Analysis of the relationship between the level of human demand and the sustainable yield of various systems is severely handicapped in many cases by a lack of data. For example, it is known that water tables are falling in many countries because water pumping now exceeds aquifer recharge. As noted earlier, some 21 percent of irrigated cropland in the United States depends on drawing down underground aquifers. But for most of the world, data on sustainable aquifer yields are not available. Few communities or countries know when rising water demand will exceed aquifer recharge; overpumping is often discovered after the fact.

We are also handicapped in analyzing the effects of excessive demand on natural systems by the interaction of biological, economic, and political systems. While academic specialists may understand the workings of individual systems and how they respond to stress, they seldom comprehend the interactions. Fortunately, a new effort to better understand this relationship - the project on Environmental Scarcities, State Capacity, and Civil Violence - was recently launched by the University of Toronto in cooperation with the American Academy of Arts and Sciences in Boston.

At some point, severe ecological stresses begin to manifest themselves economically on a scale that has political consequences. Rwanda is one tragic example of this, recently much in the news. While the attention of the world in the summer of 1994 focused on the tribal conflict between the Tutsis and the Hutus, there was ample evidence that tensions had been building as the relationship between all Rwandans and the natural systems on which they depend deteriorated.

Between 1950 and 1994, Rwanda's population increased from 2.5 million to 8.8 million. The average number of children per woman in 1992 of 8 was the highest in the world. Despite impressive gains in overall grain production, output per person declined by nearly half between 1960 and the early nineties. Land scarcity intensified as increasingly small plots were subdivided from one generation to the next. As population grew, the freshwater supply per person dropped to the point where Rwanda was officially classified by hydrologists as one of the world's 27 water-scarce countries.

But beyond these numbers was the quiet desperation that comes to an agrarian society when population growth overwhelms the carrying capacity of the land. Just as a lightning strike in forests in the American West is more likely to turn into an uncontrollable conflagration when it is unbearably hot and dry, so too are ethnic conflicts more likely to erupt when there are underlying tensions about food and the ability to earn a living.
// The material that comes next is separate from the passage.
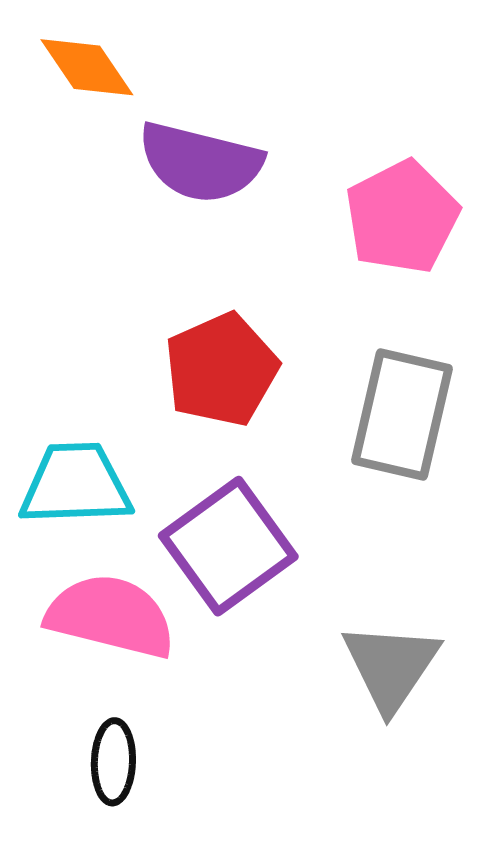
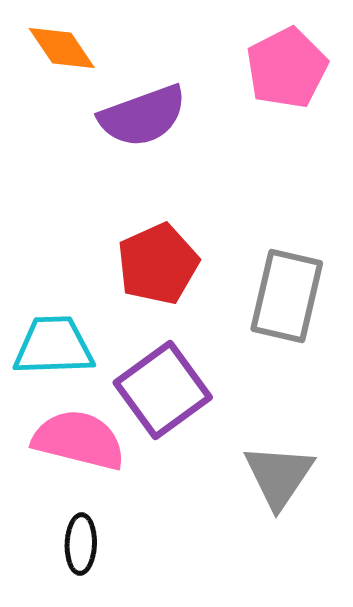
purple semicircle: (200, 162) -> (143, 116), turned -34
pink pentagon: (402, 217) -> (287, 68), moved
Another essentially agrarian economy where the situation is in some ways even worse is Haiti. Once richly forested, it has lost all but 2 percent of its forests and much of its topsoil. In contrast to Rwanda, where the overall harvest has continued to rise, grain production in Haiti was one third less in the early nineties than it was in the mid-seventies, which means that grain production per person has plummeted. Political scientist Thomas Homer-Dixon observes that "the irreversible loss of forests and soil in rural areas deepens an economic crisis, that spawns social strife, internal migration and an exodus of 'boat people.'" He concluded that even when Aristide was returned to power, "Haiti will forever bear the burden of its irreversibly ravaged environment, which may make it impossible to build a prosperous, just and peaceful society."

The ecological symptoms of unsustainability include shrinking forests, thinning soils, falling aquifers, collapsing fisheries, expanding deserts, and rising global temperatures. The economic symptoms include economic decline, falling incomes, rising unemployment, price instability, and a loss of investor confidence. The political and social symptoms include hunger and malnutrition, and, in extreme cases, mass starvation; environmental and economic refugees; social conflicts along ethnic, tribal, and religious lines; and riots and insurgencies. As stresses build on political systems, governments weaken, losing their capacity to govern and to provide basic services, such as police protection. At this point, the nation-state disintegrates, replaced by a feudal social structure governed by local warlords, as in Somalia, now a nation-state in name only.

One of the difficulties in dealing with the complex relationship between humans and natural systems is that once rising demand for seafood or firewood crosses the sustainable yield threshold of a fishery or forest, future growth is often maintained only by consuming the resource base itself. This combination of continuously rising demand and a shrinking resource base can lead from stability to instability and to collapse almost overnight.

When sustainable yield thresholds are crossed, the traditional responses proposed by economists no longer work. One common reaction to scarcity, for instance, is to invest more in production. Thus the key to alleviating seafood scarcity is to invest more in fishing trawlers. But in today's world this only exacerbates the scarcity, hastening the collapse of the fishery. Similarly, as food prices rise, there is a temptation to spend more on irrigation. But where water tables are already falling, investing in more wells simply accelerates the depletion of the aquifer and the eventual decline in irrigation.

Once the demand on a particular system reaches a limit, the resulting scarcity sometimes spills over to intensify pressure on other systems. As seafood became scarce, for example, many expected that fish fanning would take up the slack. But maintaining the historical growth in seafood supplies of 2 million tons per year over the last four decades by turning to aquaculture, where 2 kilograms of grain are needed to produce 1 kilogram of fish, requires 4 million tons of additional grain a year for fish raised in cages or ponds. Growth in the seafood harvest, which once relied primarily on spending more on diesel fuel to exploit ever more distant fisheries, now depends on expenditures on grain as more fish are produced in marine feedlots. With grain supplies tightening, the feed may not be available to sustain rapid growth in aquacultural output.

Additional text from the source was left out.